*What you will do:*
Repeat the lines below exactly as written, please, from the line with "rsud bengkalis" to the line with "電気がなければ、現代社会は成り立たないと言っ", both lines included, and no others.

§ §

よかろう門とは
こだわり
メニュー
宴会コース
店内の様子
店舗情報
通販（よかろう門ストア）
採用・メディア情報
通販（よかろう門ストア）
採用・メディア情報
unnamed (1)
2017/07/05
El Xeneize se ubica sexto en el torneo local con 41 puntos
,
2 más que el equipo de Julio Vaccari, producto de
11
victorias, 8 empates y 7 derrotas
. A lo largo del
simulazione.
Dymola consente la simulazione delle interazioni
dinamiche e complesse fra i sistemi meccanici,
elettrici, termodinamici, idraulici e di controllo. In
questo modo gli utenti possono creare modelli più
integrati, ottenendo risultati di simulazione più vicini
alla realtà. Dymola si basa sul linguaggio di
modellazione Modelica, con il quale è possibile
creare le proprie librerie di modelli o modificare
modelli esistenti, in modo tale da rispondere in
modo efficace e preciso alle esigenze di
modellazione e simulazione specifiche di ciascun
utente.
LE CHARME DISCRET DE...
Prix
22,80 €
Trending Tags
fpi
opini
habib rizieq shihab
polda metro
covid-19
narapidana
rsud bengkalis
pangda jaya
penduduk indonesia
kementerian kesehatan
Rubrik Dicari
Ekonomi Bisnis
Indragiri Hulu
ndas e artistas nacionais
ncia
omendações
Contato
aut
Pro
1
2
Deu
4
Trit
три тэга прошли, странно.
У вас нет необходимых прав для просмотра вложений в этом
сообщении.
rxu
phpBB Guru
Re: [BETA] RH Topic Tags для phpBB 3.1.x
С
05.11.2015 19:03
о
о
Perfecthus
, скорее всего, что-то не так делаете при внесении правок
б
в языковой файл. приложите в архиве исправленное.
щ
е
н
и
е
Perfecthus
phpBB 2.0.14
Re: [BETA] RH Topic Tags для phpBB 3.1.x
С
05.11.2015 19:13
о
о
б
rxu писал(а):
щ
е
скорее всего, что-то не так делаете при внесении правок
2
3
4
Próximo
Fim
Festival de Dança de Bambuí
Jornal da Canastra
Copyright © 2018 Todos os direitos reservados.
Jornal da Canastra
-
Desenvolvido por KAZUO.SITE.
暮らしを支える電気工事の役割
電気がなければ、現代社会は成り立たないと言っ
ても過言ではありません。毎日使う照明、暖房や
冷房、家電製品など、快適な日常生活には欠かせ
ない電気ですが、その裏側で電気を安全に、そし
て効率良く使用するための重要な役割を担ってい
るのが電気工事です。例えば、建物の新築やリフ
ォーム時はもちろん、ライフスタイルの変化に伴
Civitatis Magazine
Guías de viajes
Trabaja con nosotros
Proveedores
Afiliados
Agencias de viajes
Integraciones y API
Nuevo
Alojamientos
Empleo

§ §

*Task output:*
rsud bengkalis
pangda jaya
penduduk indonesia
kementerian kesehatan
Rubrik Dicari
Ekonomi Bisnis
Indragiri Hulu
ndas e artistas nacionais
ncia
omendações
Contato
aut
Pro
1
2
Deu
4
Trit
три тэга прошли, странно.
У вас нет необходимых прав для просмотра вложений в этом
сообщении.
rxu
phpBB Guru
Re: [BETA] RH Topic Tags для phpBB 3.1.x
С
05.11.2015 19:03
о
о
Perfecthus
, скорее всего, что-то не так делаете при внесении правок
б
в языковой файл. приложите в архиве исправленное.
щ
е
н
и
е
Perfecthus
phpBB 2.0.14
Re: [BETA] RH Topic Tags для phpBB 3.1.x
С
05.11.2015 19:13
о
о
б
rxu писал(а):
щ
е
скорее всего, что-то не так делаете при внесении правок
2
3
4
Próximo
Fim
Festival de Dança de Bambuí
Jornal da Canastra
Copyright © 2018 Todos os direitos reservados.
Jornal da Canastra
-
Desenvolvido por KAZUO.SITE.
暮らしを支える電気工事の役割
電気がなければ、現代社会は成り立たないと言っ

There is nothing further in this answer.